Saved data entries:
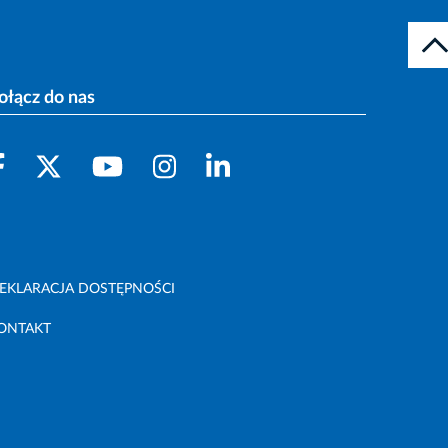
ołącz do nas
EKLARACJA DOSTĘPNOŚCI
ONTAKT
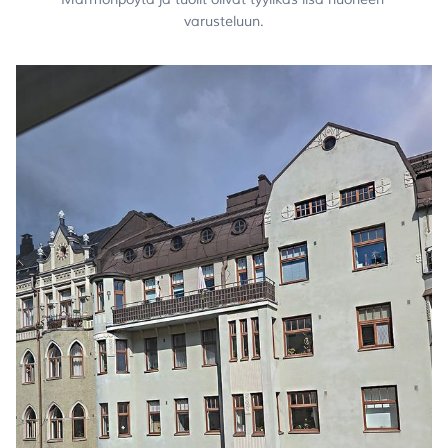
varusteluun.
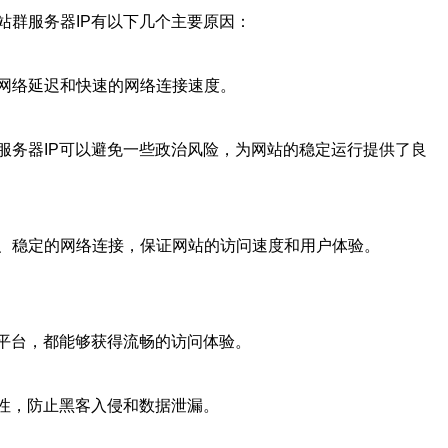
群服务器IP有以下几个主要原因：
网络延迟和快速的网络连接速度。
服务器IP可以避免一些政治风险，为网站的稳定运行提供了良
、稳定的网络连接，保证网站的访问速度和用户体验。
平台，都能够获得流畅的访问体验。
性，防止黑客入侵和数据泄漏。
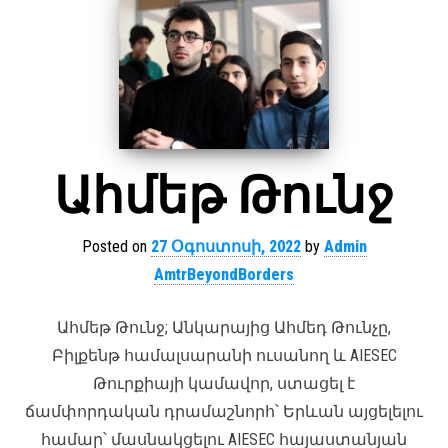
Ահմեթ Թունջ
Posted on
27 Օգոստոսի, 2022
by
Admin
AmtrBeyondBorders
Ահմեթ Թունջ; Անկարայից Ահմեդ Թունչը,
Բիլքենթ համալսարանի ուսանող և AIESEC
Թուրքիայի կամավոր, ստացել է
ճամփորդական դրամաշնորհ՝ Երևան այցելելու
համար՝ մասնակցելու AIESEC հայաստանյան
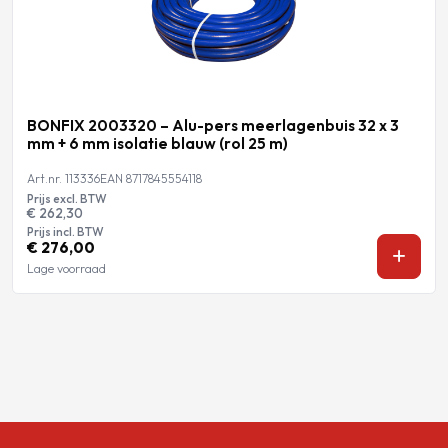
BONFIX 2003320 – Alu-pers meerlagenbuis 32 x 3
mm + 6 mm isolatie blauw (rol 25 m)
Art.nr. 113336
EAN 8717845554118
Prijs excl. BTW
€ 262,30
Prijs incl. BTW
€ 276,00
Lage voorraad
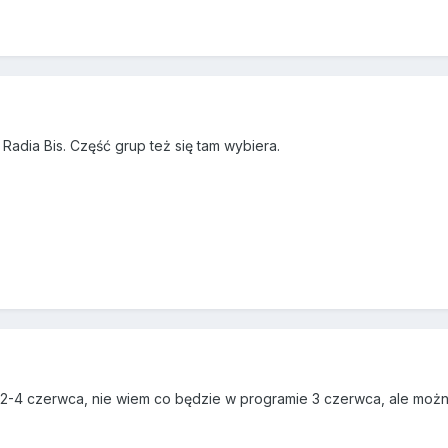
Radia Bis. Część grup też się tam wybiera.
-4 czerwca, nie wiem co będzie w programie 3 czerwca, ale można 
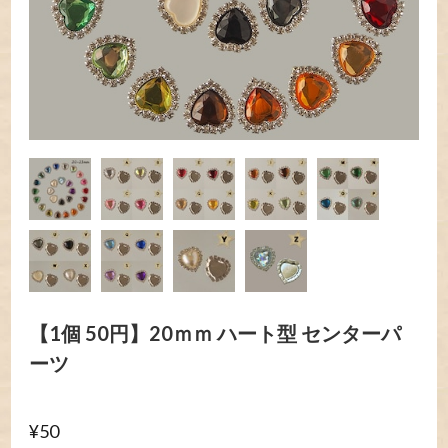
【1個 50円】20ｍｍ ハート型 センターパ
ーツ
¥50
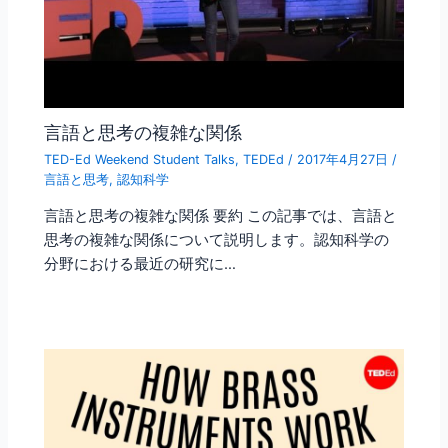
言語と思考の複雑な関係
TED-Ed Weekend Student Talks
,
TEDEd
/
2017年4月27日
/
言語と思考
,
認知科学
言語と思考の複雑な関係 要約 この記事では、言語と
思考の複雑な関係について説明します。認知科学の
分野における最近の研究に…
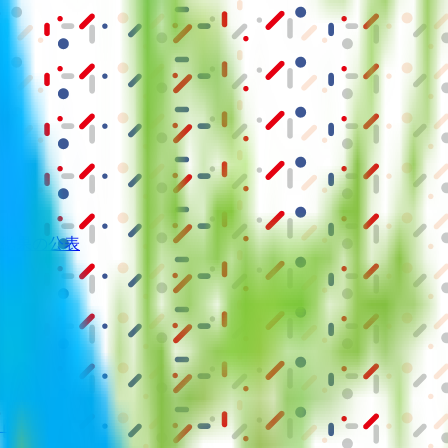
結果の公表
S」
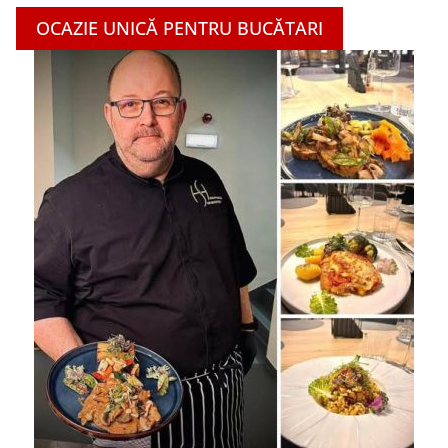
OCAZIE UNICĂ PENTRU BUCĂTARI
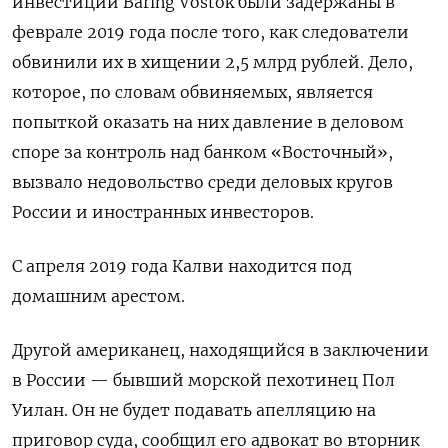
инвестиций Baring Vostok были задержаны в
феврале 2019 года после того, как следователи
обвинили их в хищении 2,5 млрд рублей. Дело,
которое, по словам обвиняемых, является
попыткой оказать на них давление в деловом
споре за контроль над банком «Восточный»,
вызвало недовольство среди деловых кругов
России и иностранных инвесторов.
C апреля 2019 года Калви находится под
домашним арестом.
Другой американец, находящийся в заключении
в России — бывший морской пехотинец Пол
Уилан. Он не будет подавать апелляцию на
приговор суда, сообщил его адвокат во вторник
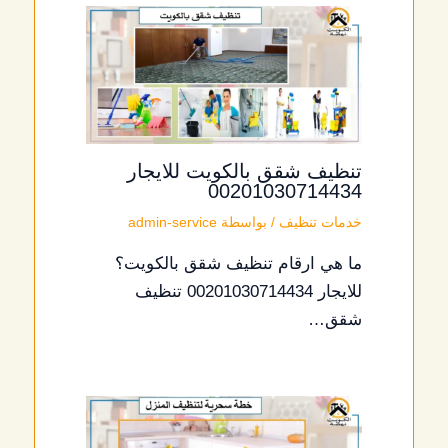
تنظيف شقق بالكويت للايجار
00201030714434
خدمات تنظيف
/ بواسطة
admin-service
ما هي ارقام تنظيف شقق بالكويت؟
للايجار 00201030714434 تنظيف
شقق…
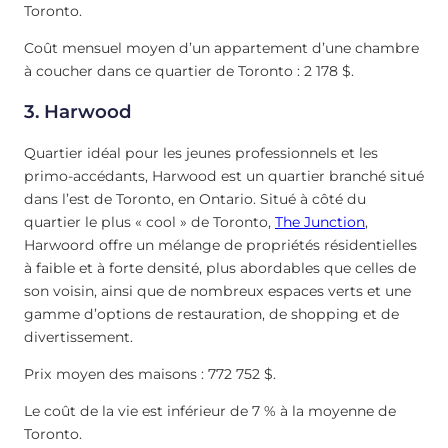
Toronto.
Coût mensuel moyen d’un appartement d’une chambre
à coucher dans ce quartier de Toronto : 2 178 $.
3. Harwood
Quartier idéal pour les jeunes professionnels et les
primo-accédants, Harwood est un quartier branché situé
dans l’est de Toronto, en Ontario. Situé à côté du
quartier le plus « cool » de Toronto,
The Junction
,
Harwoord offre un mélange de propriétés résidentielles
à faible et à forte densité, plus abordables que celles de
son voisin, ainsi que de nombreux espaces verts et une
gamme d’options de restauration, de shopping et de
divertissement.
Prix moyen des maisons : 772 752 $.
Le coût de la vie est inférieur de 7 % à la moyenne de
Toronto.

*Exercise description*.
What is needed is the number of lines in these entries that include the word "بالكويت"; please give it alone.

*Response area*.
2